I am trying to write a function in python that opens a file and parses it into a dictionary. I am trying to make the first item in the list block the key for each item in the dictionary data. Then each item is supposed to be the rest of the list block less the first item. For some reason though, when I run the following function, it parses it incorrectly. I have provided the output below. How would I be able to parse it like I stated above? Any help would be greatly appreciated.

Function:

def parseData() :
    filename="testdata.txt"
    file=open(filename,"r+")

    block=[]
    for line in file:
        block.append(line)
        if line in ('\n', '\r\n'):
            album=block.pop(1)
            data[block[1]]=album
            block=[]
    print data

Input:

Bob Dylan
1966 Blonde on Blonde
-Rainy Day Women #12 & 35
-Pledging My Time
-Visions of Johanna
-One of Us Must Know (Sooner or Later)
-I Want You
-Stuck Inside of Mobile with the Memphis Blues Again
-Leopard-Skin Pill-Box Hat
-Just Like a Woman
-Most Likely You Go Your Way (And I'll Go Mine)
-Temporary Like Achilles
-Absolutely Sweet Marie
-4th Time Around
-Obviously 5 Believers
-Sad Eyed Lady of the Lowlands

Output:

{'-Rainy Day Women #12 & 35\n': '1966 Blonde on Blonde\n',
 '-Whole Lotta Love\n': '1969 II\n', '-In the Evening\n': '1979 In Through the Outdoor\n'}

2 Answers2

3

You can use groupby to group the data using the empty lines as delimiters, use a defaultdict for repeated keys extending the rest of the values from each val returned from groupby after extracting the key/first element.
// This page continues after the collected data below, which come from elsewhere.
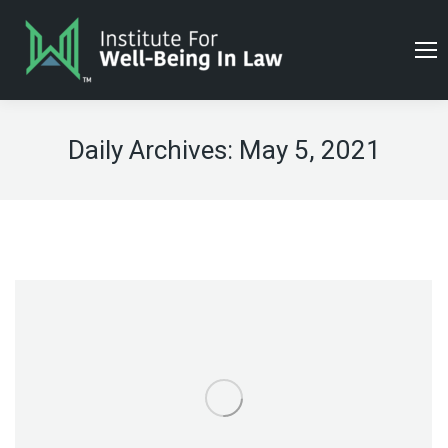
Daily Archives:
May 5, 2021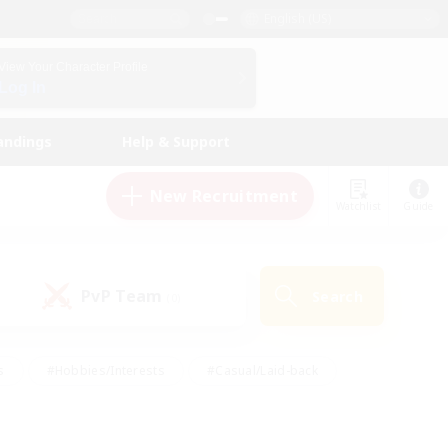
English (US)
View Your Character Profile
Log In
andings
Help & Support
New Recruitment
Watchlist
Guide
PvP Team
Search
(0)
s
#Hobbies/Interests
#Casual/Laid-back
ly
#Multilingual
#Screenshot Enthusiasts
iendly
#Work-life Balance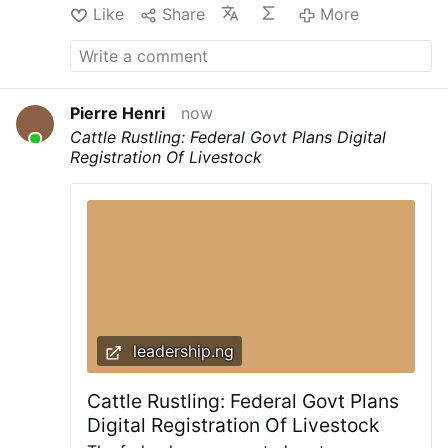
Like
Share
More
Pierre Henri
now
Cattle Rustling: Federal Govt Plans Digital
Registration Of Livestock
leadership.ng
Cattle Rustling: Federal Govt Plans
Digital Registration Of Livestock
from itertools import groupby
from collections import defaultdict
d = defaultdict(list)
with open("file.txt") as f:
    for k, val in groupby(f, lambda x: x.strip() != ""):
        # if k is True we have a section
       if k:
            # get key  "k" which is the first line
           # from each section, val will be the remaining lines
           k,*v = val
           # add or add to the existing key/value pairing
           d[k].extend(map(str.rstrip,v))
from pprint import pprint as pp
pp(d)

Output:

{'Bob Dylan\n': ['1966 Blonde on Blonde',
                 '-Rainy Day Women #12 & 35',
                 '-Pledging My Time',
                 '-Visions of Johanna',
                 '-One of Us Must Know (Sooner or Later)',
                 '-I Want You',
                 '-Stuck Inside of Mobile with the Memphis Blues Again',
                 '-Leopard-Skin Pill-Box Hat',
                 '-Just Like a Woman',
                 "-Most Likely You Go Your Way (And I'll Go Mine)",
                 '-Temporary Like Achilles',
                 '-Absolutely Sweet Marie',
                 '-4th Time Around',
                 '-Obviously 5 Believers',
                 '-Sad Eyed Lady of the Lowlands'],
 'Led Zeppelin\n': ['1979 In Through the Outdoor',
                    '-In the Evening',
                    '-South Bound Saurez',
                    '-Fool in the Rain',
                    '-Hot Dog',
                    '-Carouselambra',
                    '-All My Love',
                    "-I'm Gonna Crawl",
                    '1969 II',
                    '-Whole Lotta Love',
                    '-What Is and What Should Never Be',
                    '-The Lemon Song',
                    '-Thank You',
                    '-Heartbreaker',
                    "-Living Loving Maid (She's Just a Woman)",
                    '-Ramble On',
                    '-Moby Dick',
                    '-Bring It on Home']}

For python2 the unpack syntax is slightly different:

with open("file.txt") as f:
    for k, val in groupby(f, lambda x: x.strip() != ""):
        if k:
            k, v = next(val), val
            d[k].extend(map(str.rstrip, v))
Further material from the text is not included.